28 different attacks launched in 19 citiesBaghdad (ANTARA News) - A wave of attacks across Iraq on Monday killed 111 people in the country`s deadliest day in two and a half years after Al-Qaeda warned it would mount new attacks and sought to retake territory.
Officials said at least 235 people were wounded in 28 different attacks launched in 19 cities, shattering a relative calm which had held in the lead-up to the start on Saturday of the holy Muslim fasting month of Ramadan.

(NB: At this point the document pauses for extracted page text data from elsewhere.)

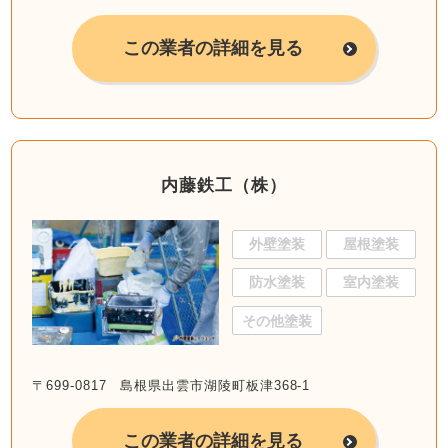
この業者の詳細を見る
内藤鉄工（株）
外壁塗装
屋根塗装
防水塗装
室内塗装
その他塗装
〒699-0817 島根県出雲市湖陵町板津368-1
この業者の詳細を見る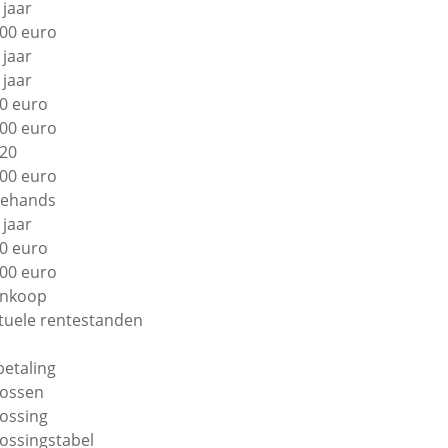
 jaar
00 euro
 jaar
 jaar
0 euro
00 euro
20
00 euro
ehands
 jaar
0 euro
00 euro
nkoop
tuele rentestanden
betaling
lossen
lossing
lossingstabel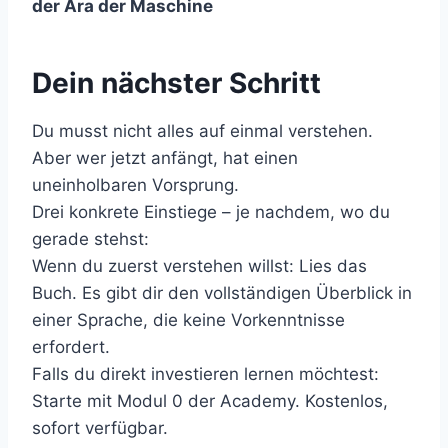
der Ära der Maschine
Dein nächster Schritt
Du musst nicht alles auf einmal verstehen.
Aber wer jetzt anfängt, hat einen
uneinholbaren Vorsprung.
Drei konkrete Einstiege – je nachdem, wo du
gerade stehst:
Wenn du zuerst verstehen willst: Lies das
Buch. Es gibt dir den vollständigen Überblick in
einer Sprache, die keine Vorkenntnisse
erfordert.
Falls du direkt investieren lernen möchtest:
Starte mit Modul 0 der Academy. Kostenlos,
sofort verfügbar.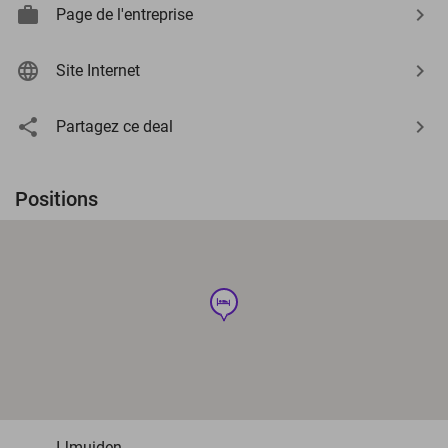
Page de l'entreprise
Site Internet
Partagez ce deal
Positions
hotel
IJmuiden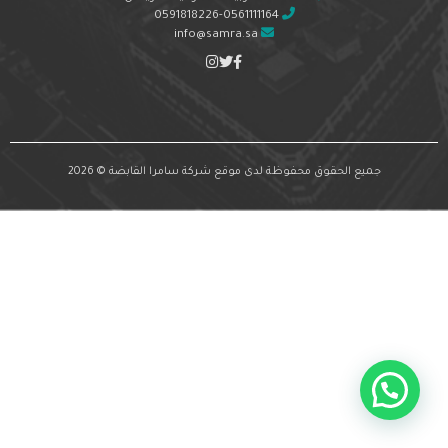
0591818226-0561111164
info@samra.sa
جميع الحقوق محفوظة لدى موقع شركة سامرا القابضة © 2026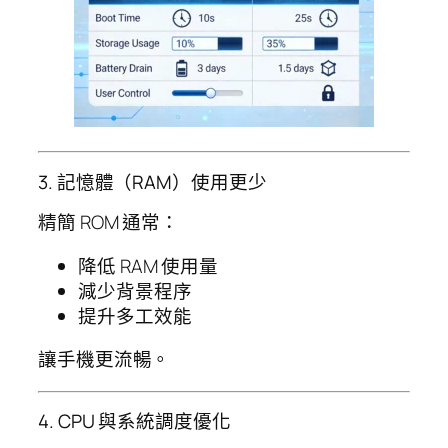
3. 記憶體（RAM）使用更少
精簡 ROM 通常：
降低 RAM 使用量
減少背景程序
提升多工效能
讓手機更流暢。
4. CPU 與系統調度優化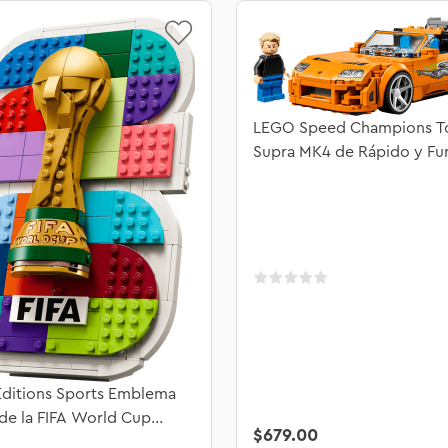
LEGO Speed Champions T
Supra MK4 de Rápido y Fu
77260
ditions Sports Emblema
 de la FIFA World Cup
$
679
.
00
 43032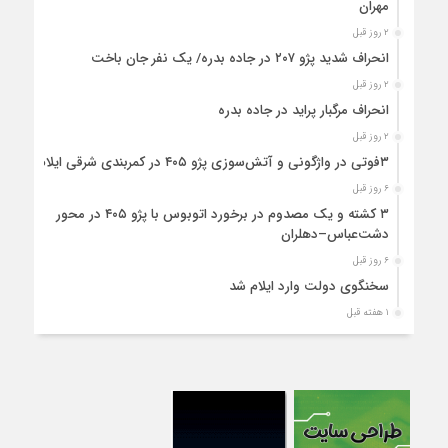
مهران
۲ روز قبل
انحراف شدید پژو ۲۰۷ در جاده بدره/ یک نفر جان باخت
۲ روز قبل
انحراف مرگبار پراید در جاده بدره
۲ روز قبل
۳فوتی در واژگونی و آتش‌سوزی پژو ۴۰۵ در کمربندی شرقی ایلام
۶ روز قبل
۳ کشته و یک مصدوم در برخورد اتوبوس با پژو ۴۰۵ در محور
دشت‌عباس–دهلران
۶ روز قبل
سخنگوی دولت وارد ایلام شد
۱ هفته قبل
استقرار ۷۱۴ دستگاه اتوبوس در پایانه برکت مهران برای بازگشت
زائران اربعین+تصاویر
۱ هفته قبل
واژگونی مرگبار پژوپارس در محور دهلران/ ۴ زائر اربعین جان باختند
۱ هفته قبل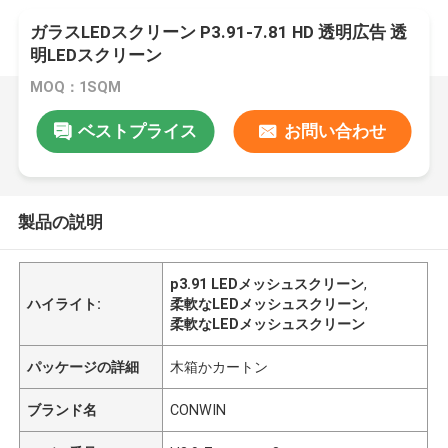
ガラスLEDスクリーン P3.91-7.81 HD 透明広告 透
明LEDスクリーン
MOQ：1SQM
ベストプライス
お問い合わせ
製品の説明
p3.91 LEDメッシュスクリーン
,
ハイライト:
柔軟なLEDメッシュスクリーン
,
柔軟なLEDメッシュスクリーン
パッケージの詳細
木箱かカートン
ブランド名
CONWIN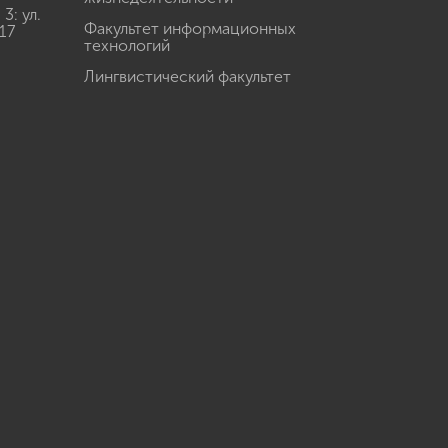
: ул.
Факультет информационных
17
технологий
Лингвистический факультет
u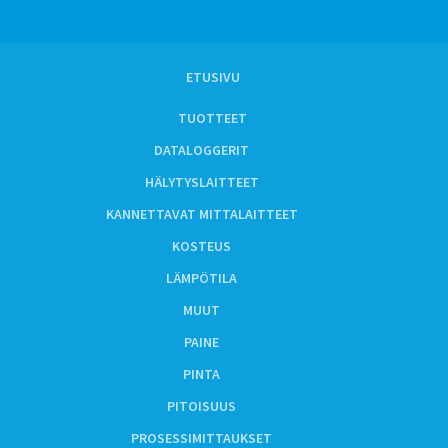
ETUSIVU
TUOTTEET
DATALOGGERIT
HÄLYTYSLAITTEET
KANNETTAVAT MITTALAITTEET
KOSTEUS
LÄMPÖTILA
MUUT
PAINE
PINTA
PITOISUUS
PROSESSIMITTAUKSET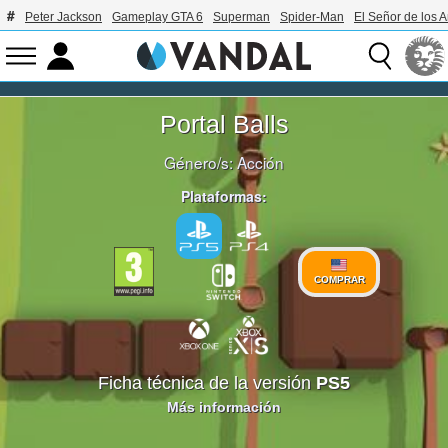
Peter Jackson
Gameplay GTA 6
Superman
Spider-Man
El Señor de los A
Portal Balls
Género/s:
Acción
Plataformas:
COMPRAR
Ficha técnica de la versión
PS5
Más información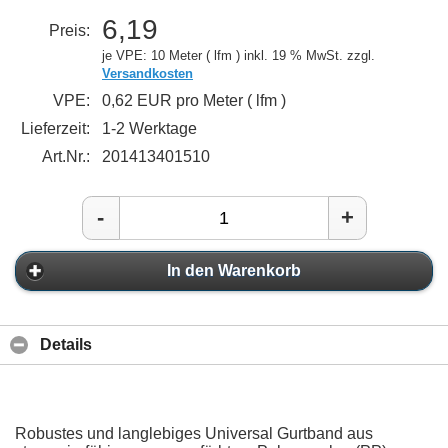
6,19
Preis:
je VPE: 10 Meter ( lfm )
inkl. 19 % MwSt. zzgl.
Versandkosten
VPE:
0,62 EUR pro Meter ( lfm )
Lieferzeit:
1-2 Werktage
Art.Nr.:
201413401510
-
+
In den Warenkorb
Details
Robustes und langlebiges Universal Gurtband aus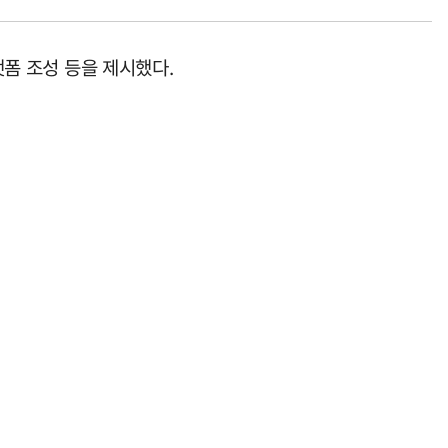
랫폼 조성 등을 제시했다.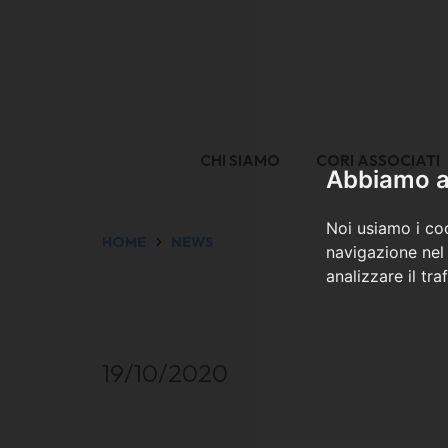
CHI SIAMO
CORI ASSOCIATI
Abbiamo a 
Noi usiamo i coo
HOME
NEWS
navigazione nel 
analizzare il tra
19/10/2020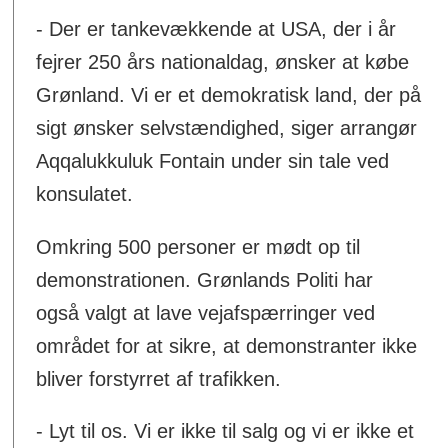
- Der er tankevækkende at USA, der i år
fejrer 250 års nationaldag, ønsker at købe
Grønland. Vi er et demokratisk land, der på
sigt ønsker selvstændighed, siger arrangør
Aqqalukkuluk Fontain under sin tale ved
konsulatet.
Omkring 500 personer er mødt op til
demonstrationen. Grønlands Politi har
også valgt at lave vejafspærringer ved
området for at sikre, at demonstranter ikke
bliver forstyrret af trafikken.
- Lyt til os. Vi er ikke til salg og vi er ikke et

The violence drew condemnation from the United Nations special envoy to Iraq, the country`s parliament speaker, and neighbouring Iran, AFP reporting.
In Monday`s deadliest attack--a string of roadside bombs and a car bomb followed by a suicide attack targeting emergency responders in the town of Taji--at least 42 people were killed and 40 wounded, according to two medical officials.
In Baghdad, meanwhile, a car bomb outside a government office responsible for producing identity papers in the Shiite bastion of Sadr City killed at least 12 people and wounded 33 others, security and medical officials said.
Two explosions in the Baghdad neighbourhoods of Husseiniyah and Yarmuk killed at least four people and wounded 27 others, while a car bomb in the town of Tarmiyah, just north of the capital, killed one and hurt nine, officials said.
Checkpoint shootings and bomb blasts in restive ethnically-mixed Diyala province killed 14 people and left 47 others wounded, security officials and doctor Ahmed Ibrahim from the main hospital in provincial capital Baquba said.
Insurgents also launched attacks on a military base near the town of Dhuluiyah, killing at least 15 soldiers and leaving two others wounded, according to security officials.
Two other attacks in the same province--a checkpoint shooting and a car bomb near a Shiite mosque--left three people dead and six wounded, officials said.
Nine bomb blasts, some of them minutes apart, meanwhile killed seven people and wounded 29 in Kirkuk city and the eponymous province`s towns of Dibis and Tuz Khurmatu.